> **PROBLEM STATEMENT**:
Nothing but the exact text of the entries should appear in your answer; pictures stay out.

** Opening DATA EXTRACTS block **

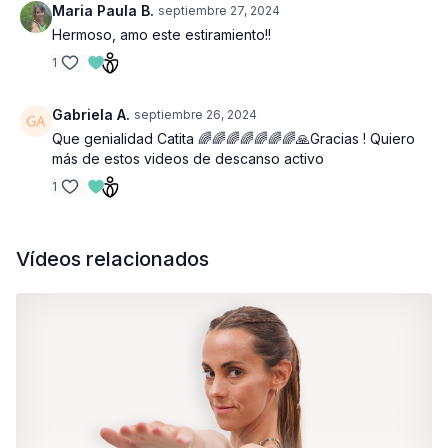
Maria Paula B.
septiembre 27, 2024
Hermoso, amo este estiramiento!!
1
Gabriela A.
septiembre 26, 2024
Que genialidad Catita 🌈🌈🌈🌈🌈🌈🌈🙏Gracias ! Quiero
más de estos videos de descanso activo
1
Vídeos relacionados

** Closing DATA EXTRACTS block **

> **REPLY TO THE TASK**:
Maria Paula B.
septiembre 27, 2024
Hermoso, amo este estiramiento!!
1
Gabriela A.
septiembre 26, 2024
Que genialidad Catita 🌈🌈🌈🌈🌈🌈🌈🙏Gracias ! Quiero
más de estos videos de descanso activo
1
Vídeos relacionados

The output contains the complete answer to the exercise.